Я протягиваю руку и провожу пальцем по стеклу. Может, это была плохая идея. Может, я зря пришла сюда, чтобы доказать себе, что справляюсь со всеми чувствами, которые навалились за последние месяцы. Может, я ошиблась и мне всё же не сбежать от прошлого.
Когда я оборачиваюсь к Уокеру, он смотрит на Кайденс, осторожно убирая с её лица волосы. Затем он подходит с ней ближе к портрету, указывает на лицо Джона и говорит: — Это твой папа, совёнок.
Кайденс ударяет по стеклу: — Па!
Первая волна слёз скатывается по моим щекам.
— Всё верно, малышка. Папа.
— Па! — снова повторяет она и смотрит на Уокера, называя его: — Па! Па!
Затем она наклоняется и целует его своими открытыми, мокрыми поцелуями, которые просто невозможно не обожать — со всей их слюнявостью.
Уокер переводит взгляд на меня, и я вижу, как у него в глазах выступает влага.

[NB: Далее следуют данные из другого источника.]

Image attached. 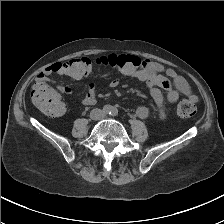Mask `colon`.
<instances>
[{
    "instance_id": "5ec220e1",
    "label": "colon",
    "mask_w": 224,
    "mask_h": 224,
    "mask_svg": "<svg viewBox=\"0 0 224 224\" xmlns=\"http://www.w3.org/2000/svg\"><path fill=\"white\" fill-rule=\"evenodd\" d=\"M140 58L134 55L109 54L94 60L78 57L63 62L64 76L81 79L90 75L96 67H107L121 74L130 75L142 66ZM31 99L33 104L44 114L57 117L63 114L65 106L54 89L46 84H35ZM177 112L182 118H190L196 113V106L190 99H182L177 105Z\"/></svg>"
}]
</instances>
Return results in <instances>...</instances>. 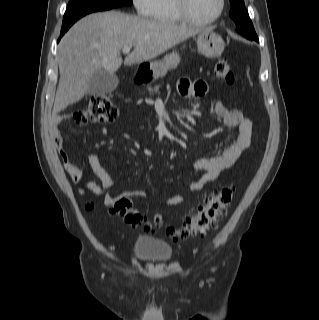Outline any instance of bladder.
I'll return each instance as SVG.
<instances>
[{
	"instance_id": "31cf9c89",
	"label": "bladder",
	"mask_w": 319,
	"mask_h": 320,
	"mask_svg": "<svg viewBox=\"0 0 319 320\" xmlns=\"http://www.w3.org/2000/svg\"><path fill=\"white\" fill-rule=\"evenodd\" d=\"M131 254L140 261L163 262L172 257L173 248L165 241L139 235L134 239Z\"/></svg>"
}]
</instances>
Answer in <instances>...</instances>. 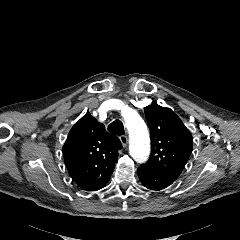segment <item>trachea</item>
<instances>
[{
	"label": "trachea",
	"instance_id": "trachea-1",
	"mask_svg": "<svg viewBox=\"0 0 240 240\" xmlns=\"http://www.w3.org/2000/svg\"><path fill=\"white\" fill-rule=\"evenodd\" d=\"M108 131L115 135H124V126L120 120H115L108 125Z\"/></svg>",
	"mask_w": 240,
	"mask_h": 240
}]
</instances>
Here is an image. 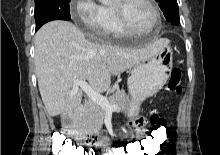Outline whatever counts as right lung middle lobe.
<instances>
[{
    "label": "right lung middle lobe",
    "instance_id": "right-lung-middle-lobe-1",
    "mask_svg": "<svg viewBox=\"0 0 220 155\" xmlns=\"http://www.w3.org/2000/svg\"><path fill=\"white\" fill-rule=\"evenodd\" d=\"M70 0H35L36 27L52 20H70Z\"/></svg>",
    "mask_w": 220,
    "mask_h": 155
}]
</instances>
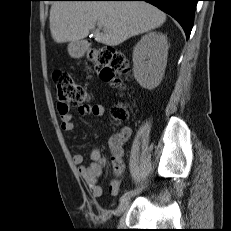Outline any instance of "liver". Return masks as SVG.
<instances>
[{"mask_svg":"<svg viewBox=\"0 0 231 231\" xmlns=\"http://www.w3.org/2000/svg\"><path fill=\"white\" fill-rule=\"evenodd\" d=\"M49 20L56 43L79 41L92 32L97 42L117 46L160 27L166 15L146 2L57 1L51 6ZM98 23L103 32L95 29Z\"/></svg>","mask_w":231,"mask_h":231,"instance_id":"6515ba94","label":"liver"}]
</instances>
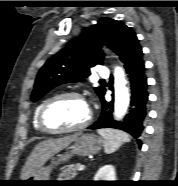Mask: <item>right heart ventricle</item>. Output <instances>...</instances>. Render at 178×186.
<instances>
[{
    "instance_id": "right-heart-ventricle-1",
    "label": "right heart ventricle",
    "mask_w": 178,
    "mask_h": 186,
    "mask_svg": "<svg viewBox=\"0 0 178 186\" xmlns=\"http://www.w3.org/2000/svg\"><path fill=\"white\" fill-rule=\"evenodd\" d=\"M45 101L41 102L39 105H37V107L35 108L34 112H33V117H32V122H33V126L35 128L36 131L38 132H43L39 125H38V112H39V109L41 107V105L44 103Z\"/></svg>"
}]
</instances>
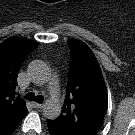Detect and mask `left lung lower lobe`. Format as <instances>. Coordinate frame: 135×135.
Wrapping results in <instances>:
<instances>
[{"label":"left lung lower lobe","instance_id":"obj_1","mask_svg":"<svg viewBox=\"0 0 135 135\" xmlns=\"http://www.w3.org/2000/svg\"><path fill=\"white\" fill-rule=\"evenodd\" d=\"M47 124H48V129L51 135H67L57 130L50 120H47Z\"/></svg>","mask_w":135,"mask_h":135}]
</instances>
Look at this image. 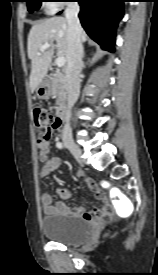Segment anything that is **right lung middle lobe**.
<instances>
[{
    "label": "right lung middle lobe",
    "mask_w": 158,
    "mask_h": 275,
    "mask_svg": "<svg viewBox=\"0 0 158 275\" xmlns=\"http://www.w3.org/2000/svg\"><path fill=\"white\" fill-rule=\"evenodd\" d=\"M29 12L38 10L41 6L42 0H26Z\"/></svg>",
    "instance_id": "1"
}]
</instances>
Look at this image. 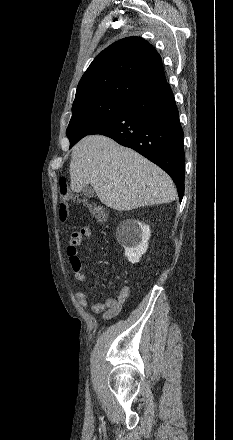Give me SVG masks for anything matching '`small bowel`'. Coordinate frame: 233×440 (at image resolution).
Masks as SVG:
<instances>
[{"mask_svg": "<svg viewBox=\"0 0 233 440\" xmlns=\"http://www.w3.org/2000/svg\"><path fill=\"white\" fill-rule=\"evenodd\" d=\"M91 237L92 229L88 226H84L71 235L69 245L67 247V255L69 256L74 278L80 282L87 281V277L83 271V266L79 257L80 246L83 239ZM108 284L109 286L118 287V295L116 297L106 296L102 301H97L91 306V313L93 315H98L103 312L104 319H111L117 316L130 293V289L127 285H118L112 281L108 282ZM75 297L82 308L87 307L88 299L87 294L84 291L76 292Z\"/></svg>", "mask_w": 233, "mask_h": 440, "instance_id": "c3829d8e", "label": "small bowel"}]
</instances>
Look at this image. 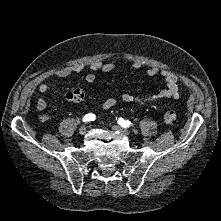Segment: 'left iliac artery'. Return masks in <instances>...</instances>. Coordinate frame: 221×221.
Masks as SVG:
<instances>
[{"instance_id": "left-iliac-artery-1", "label": "left iliac artery", "mask_w": 221, "mask_h": 221, "mask_svg": "<svg viewBox=\"0 0 221 221\" xmlns=\"http://www.w3.org/2000/svg\"><path fill=\"white\" fill-rule=\"evenodd\" d=\"M118 124H120L122 127L126 128V127H129L131 122L128 121V120H125L123 118H119L118 119Z\"/></svg>"}]
</instances>
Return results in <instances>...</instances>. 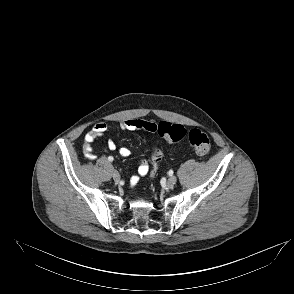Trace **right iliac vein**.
<instances>
[{"instance_id":"obj_1","label":"right iliac vein","mask_w":294,"mask_h":294,"mask_svg":"<svg viewBox=\"0 0 294 294\" xmlns=\"http://www.w3.org/2000/svg\"><path fill=\"white\" fill-rule=\"evenodd\" d=\"M112 177H113L115 182H119L120 179H121L120 174L117 171H113Z\"/></svg>"}]
</instances>
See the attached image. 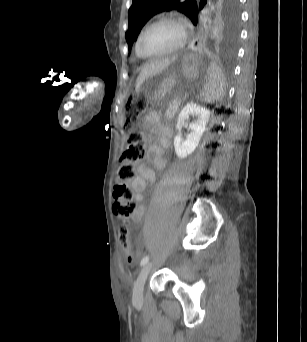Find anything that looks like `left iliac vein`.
I'll return each instance as SVG.
<instances>
[{"instance_id":"4c4485c4","label":"left iliac vein","mask_w":307,"mask_h":342,"mask_svg":"<svg viewBox=\"0 0 307 342\" xmlns=\"http://www.w3.org/2000/svg\"><path fill=\"white\" fill-rule=\"evenodd\" d=\"M152 264L146 263L137 278L134 291H133V302L141 303L143 301V292L146 279L148 277L149 271L151 270Z\"/></svg>"}]
</instances>
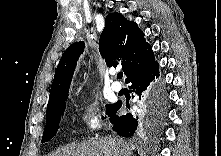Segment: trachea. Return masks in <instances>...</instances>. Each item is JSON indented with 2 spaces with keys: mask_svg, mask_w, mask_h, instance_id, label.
<instances>
[{
  "mask_svg": "<svg viewBox=\"0 0 221 156\" xmlns=\"http://www.w3.org/2000/svg\"><path fill=\"white\" fill-rule=\"evenodd\" d=\"M123 77V73L122 72H119L118 74H117V78L118 79H121Z\"/></svg>",
  "mask_w": 221,
  "mask_h": 156,
  "instance_id": "trachea-1",
  "label": "trachea"
}]
</instances>
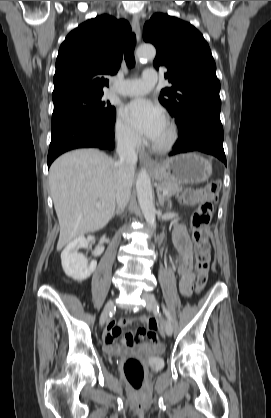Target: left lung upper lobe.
Masks as SVG:
<instances>
[{
    "mask_svg": "<svg viewBox=\"0 0 271 418\" xmlns=\"http://www.w3.org/2000/svg\"><path fill=\"white\" fill-rule=\"evenodd\" d=\"M143 38L156 47V69H168L165 78L172 87L161 91L159 101L176 122L198 112L220 113L216 65L207 42L194 26L156 13L145 23Z\"/></svg>",
    "mask_w": 271,
    "mask_h": 418,
    "instance_id": "left-lung-upper-lobe-1",
    "label": "left lung upper lobe"
}]
</instances>
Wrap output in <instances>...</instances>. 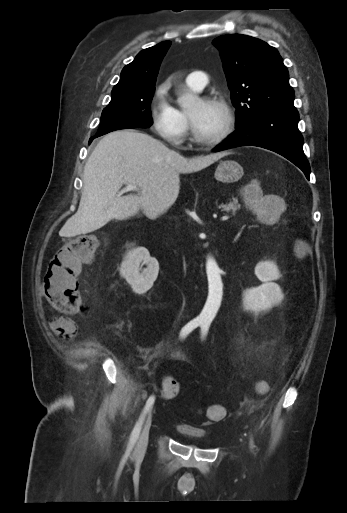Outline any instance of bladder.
I'll list each match as a JSON object with an SVG mask.
<instances>
[{
    "instance_id": "1",
    "label": "bladder",
    "mask_w": 347,
    "mask_h": 513,
    "mask_svg": "<svg viewBox=\"0 0 347 513\" xmlns=\"http://www.w3.org/2000/svg\"><path fill=\"white\" fill-rule=\"evenodd\" d=\"M177 430L180 434L188 438L193 443V446L204 450L214 449V446L204 439L205 432L203 430L188 424H179Z\"/></svg>"
}]
</instances>
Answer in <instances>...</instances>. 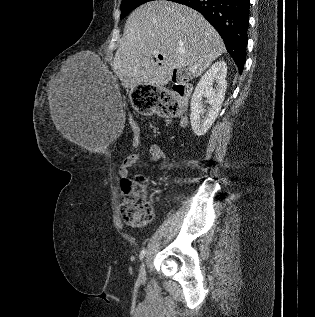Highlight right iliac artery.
<instances>
[{"mask_svg": "<svg viewBox=\"0 0 315 317\" xmlns=\"http://www.w3.org/2000/svg\"><path fill=\"white\" fill-rule=\"evenodd\" d=\"M145 254H146V250L143 249V250L141 251V253H140V256H139L140 260H142V259L144 258Z\"/></svg>", "mask_w": 315, "mask_h": 317, "instance_id": "1", "label": "right iliac artery"}]
</instances>
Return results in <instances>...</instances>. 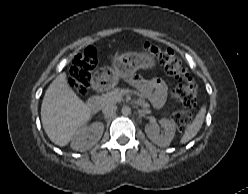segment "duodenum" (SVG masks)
I'll return each mask as SVG.
<instances>
[{
	"mask_svg": "<svg viewBox=\"0 0 248 194\" xmlns=\"http://www.w3.org/2000/svg\"><path fill=\"white\" fill-rule=\"evenodd\" d=\"M101 91V90H100ZM86 108L89 112L94 113L98 110L99 99L97 96L89 97L85 102Z\"/></svg>",
	"mask_w": 248,
	"mask_h": 194,
	"instance_id": "1",
	"label": "duodenum"
}]
</instances>
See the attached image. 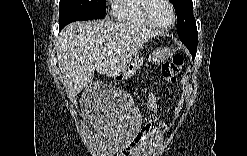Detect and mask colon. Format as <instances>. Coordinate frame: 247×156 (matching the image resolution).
Wrapping results in <instances>:
<instances>
[{"label":"colon","mask_w":247,"mask_h":156,"mask_svg":"<svg viewBox=\"0 0 247 156\" xmlns=\"http://www.w3.org/2000/svg\"><path fill=\"white\" fill-rule=\"evenodd\" d=\"M184 66V58L182 55H175L172 59L165 61L161 66V74L164 80L170 84L174 85L177 82L178 76L181 73ZM151 126H158V121H151ZM151 127L147 128L150 131Z\"/></svg>","instance_id":"colon-1"}]
</instances>
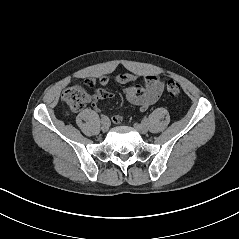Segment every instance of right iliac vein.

Мы смотрим друг на друга, позволяя глазам сказать то, чего не могут слова. И он прижимает меня к себе, пока я плачу, уткнувшись в его руку.
— Он всегда будет её отцом, Эвелин.
— Я знаю.
— Даже если его нет рядом. Я должен верить, что, увидев её, он стал бы тем мужчиной, которого она заслуживает.
— Я на это надеялась.
Его грудь поднимается от глубокого вдоха, и я непроизвольно делаю то же самое.
— Я, может, и не её папа… но, чёрт возьми, я всегда буду любить её как родную. Обещаю.
Я поднимаю голову и встречаю его взгляд.
Столько мыслей проносится в голове, но на поверхность выходит только одна — тот момент, который я никогда не хочу забыть.
— Можно… можно я сфотографирую вас? С ней. Рядом с фото Джона?
— Ты уверена?
— Да, — вытираю слёзы под глазами, пока Уокер отпускает меня. — Думаю, однажды она захочет это увидеть.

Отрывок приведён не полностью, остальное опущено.